Support Worker / Student Nurse, Bamburgh Clinic

Support worker and student nurse Steve Gregory has worked on Cuthbert Ward in Bamburgh Clinic for seven years.

Part of Cumbria, Northumberland, Tyne and Wear NHS Foundation Trust (CNTW), a provider of mental health and learning disability services, Bamburgh Clinic is a multi-award-winning admission facility for men who have come into contact with the criminal justice system.

Steve says he feels he is able to make a difference every day.

A lot of the men in Bamburgh Clinic have been in prison and have been in and out of forensic services for a long time. It is Steve’s job to help those patients integrate into the community.

“A typical day involves taking part in activities and encouraging others,” Steve explains. “This could be something as simple as having a game of football or pool and cooking a meal.”

Steve also provides support to patients and gives them motivation, something which is vital especially to those who have been there for a long time.

While it can be a challenging environment, Steve says the job satisfaction of being able to help others makes it all worthwhile.

“Seeing people get better is the best part of the job,” he said. “There’s no better feeling than seeing someone who used to be a patient in the shops going about their new daily routine.”

There are countless times where Steve feels he has been able to make a difference but sometimes it’s the smaller things that can make the biggest impact. For example, something that stands out for Steve is showing a patient who had been in prison for a number of years how to use a smartphone to keep in touch with his family.
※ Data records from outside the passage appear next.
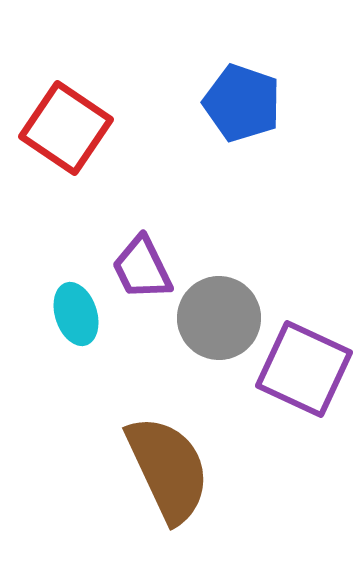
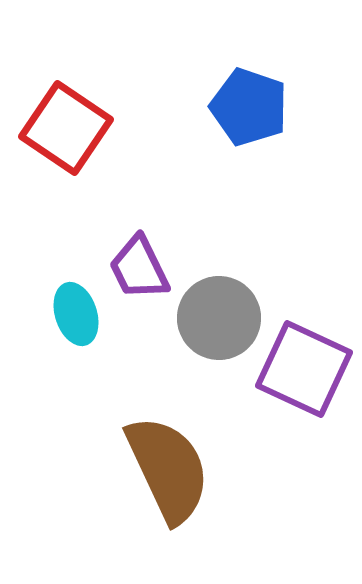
blue pentagon: moved 7 px right, 4 px down
purple trapezoid: moved 3 px left
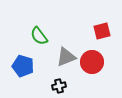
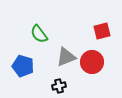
green semicircle: moved 2 px up
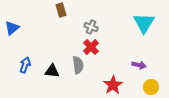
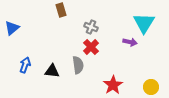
purple arrow: moved 9 px left, 23 px up
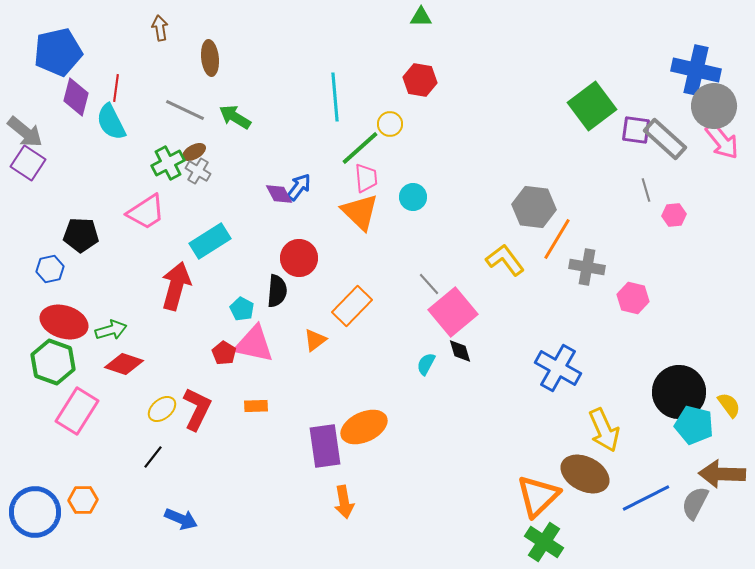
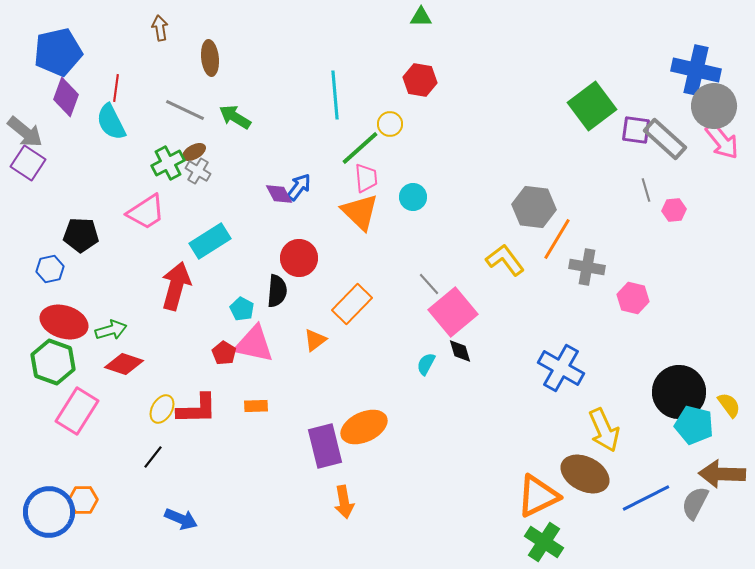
purple diamond at (76, 97): moved 10 px left; rotated 6 degrees clockwise
cyan line at (335, 97): moved 2 px up
pink hexagon at (674, 215): moved 5 px up
orange rectangle at (352, 306): moved 2 px up
blue cross at (558, 368): moved 3 px right
yellow ellipse at (162, 409): rotated 20 degrees counterclockwise
red L-shape at (197, 409): rotated 63 degrees clockwise
purple rectangle at (325, 446): rotated 6 degrees counterclockwise
orange triangle at (538, 496): rotated 18 degrees clockwise
blue circle at (35, 512): moved 14 px right
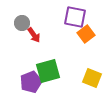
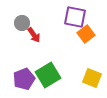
green square: moved 4 px down; rotated 15 degrees counterclockwise
purple pentagon: moved 7 px left, 3 px up
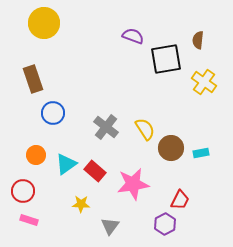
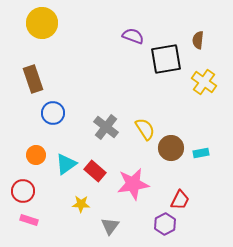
yellow circle: moved 2 px left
Alongside his role as a support worker, Steve is also training to become a registered nurse. This involves splitting his time between course work and placements.

“It can be difficult working and doing a degree,” Steve admits. “You need to be disciplined and set yourself clear deadlines.”

For Steve, there are parts of the job that can be frustrating. “The hardest thing is when you’re trying to move someone on but there’s nowhere for them to go because of a lack of facilities,” he explained.

“It’s difficult when the lads are ready to go but they can’t. They become bored when there’s a lack of progress.”

Despite some frustrations, Steve says he would encourage anyone to have a career in nursing.

He said: “If someone is interested in nursing I would tell them to go for it. I think to be a good nurse you need to have empathy and you have to want to help people.

“There’s so much choice in mental health nursing and so many different areas you can go into – that’s what I love about the job.”